Exxon finally announces 2050 net-zero target, stops short of addressing indirect emissions

ExxonMobil has committed to reaching net-zero operational emissions by 2050, with full plans for delivery due in 2023. However, it has failed to update ambitions to reduce indirect emissions, which account for the majority of its footprint.

Exxon finally announces 2050 net-zero target, stops short of addressing indirect emissions

Image: Exxon

The US-based oil and gas major has today (18 January) published a new report on its emissions and its approach to the energy transition, containing the new 2050 target. The target covers Scope 1 (direct) and Scope 2 (power-related) emissions.

Detailed in the report are more than 150 possible actions that Exxon could take to reduce its Scope 1 and 2 emissions in line with the new targets, including methane reduction, phasing-out flaring and accelerating investment in renewable electricity and low-carbon hydrogen.

Exxon has pledged to draw up specific roadmaps for at least 90% of the required emissions reductions this year, with the remainder to come in 2023. The plans will outline, also, the extent to which Exxon plans to use carbon offsetting.

Additionally, the plans will outline how Exxon will deliver net-zero by 2030 for its operations in the Permian Basin, which accounts for 40% of its oil and gas extraction in the US – its largest market. The basin was first drilled in 1920 and has, to date, had more than 30 billion barrels of crude oil extracted.

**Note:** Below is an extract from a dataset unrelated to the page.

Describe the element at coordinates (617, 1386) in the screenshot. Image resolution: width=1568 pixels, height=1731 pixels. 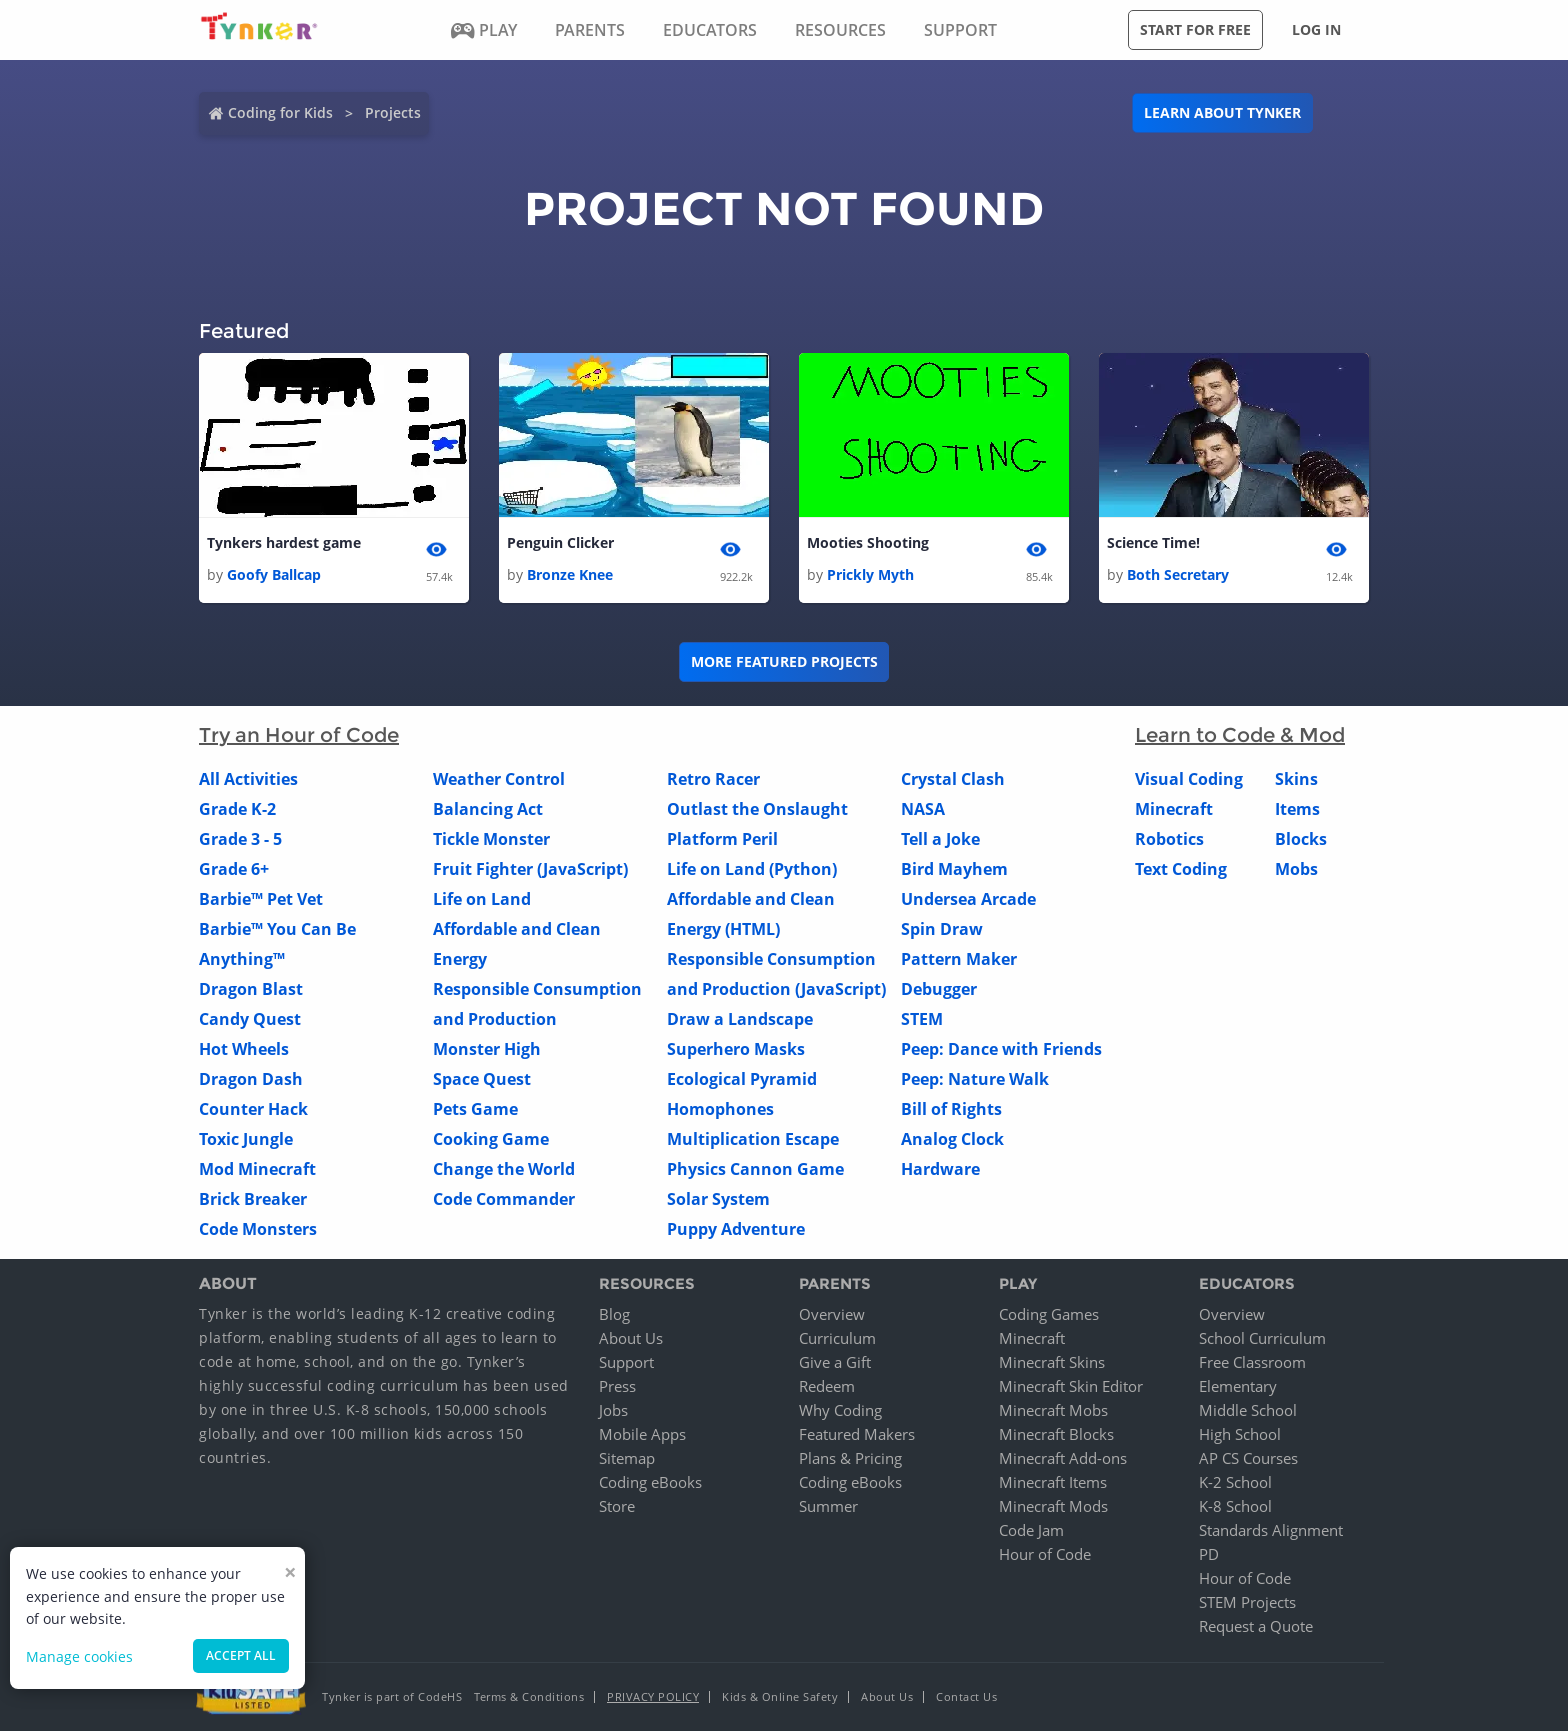
I see `Press` at that location.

“We are developing comprehensive roadmaps to reduce greenhouse gas emissions from our operated assets around the world, and where we are not the operator, we are working with our partners to achieve similar emission-reduction results,” said Exxon’s chairman and chief executive Darren Woods.

Less than a month ago, UBS Asset Management and the UK’s largest pension scheme, Nest, divested from ExxonMobil and Canadian refining firm Imperial oil, in which ExxonMobil has a majority stake. The firms cited poor engagement on climate-related topics as the reason for their divestment.

Science or greenwash?

Green groups have been quick to criticise Exxon’s new operational emissions targets as non-science-based. Their interim ambitions remain unchanged from updated targets first published last month, entailing a 20% reduction by 2030. Climate scientists have repeatedly called for a 50% cut in global net emissions by 2030 to allow the best chance of capping global heating to 1.5C.

Additionally, the new targets do not change Exxon’s ambitions around reducing its indirect (Scope 3) emissions. As is the case for most big fossil fuel firms, the end-use of fuels and other products sold generates far more emissions than operations. Exxon disclosed 730 million metric tonnes of CO2 from petroleum product sales in 2019 and has calculated 650 million metric tonnes in 2020.

Despite these clear discrepancies, Exxon maintains that it has tested its strategy against net-zero scenarios including those published by the Intergovernmental Panel on Climate Change (IPCC) and the International Energy Agency (IEA).

Commenting on today’s announcement, InfluenceMap’s director Ed Collins said: “The scope of Exxon’s net-zero announcement appears to focus on its direct operational emissions rather than emissions generated by using its oil and gas products.  It also fails to properly address the impact of its anti-climate policy lobbying.

“Exxon says it will be relying on ‘sound government policies’ to achieve its net-zero goal. But our analysis has shown that the company has lobbied to block or weaken climate policies designed to achieve cuts to emissions in line with the Paris Agreement’s goals.”

This week, the company is applying to the Texas supreme court for new powers that would enable it to restrict criticism and legal action from claimants in California, reports the Guardian.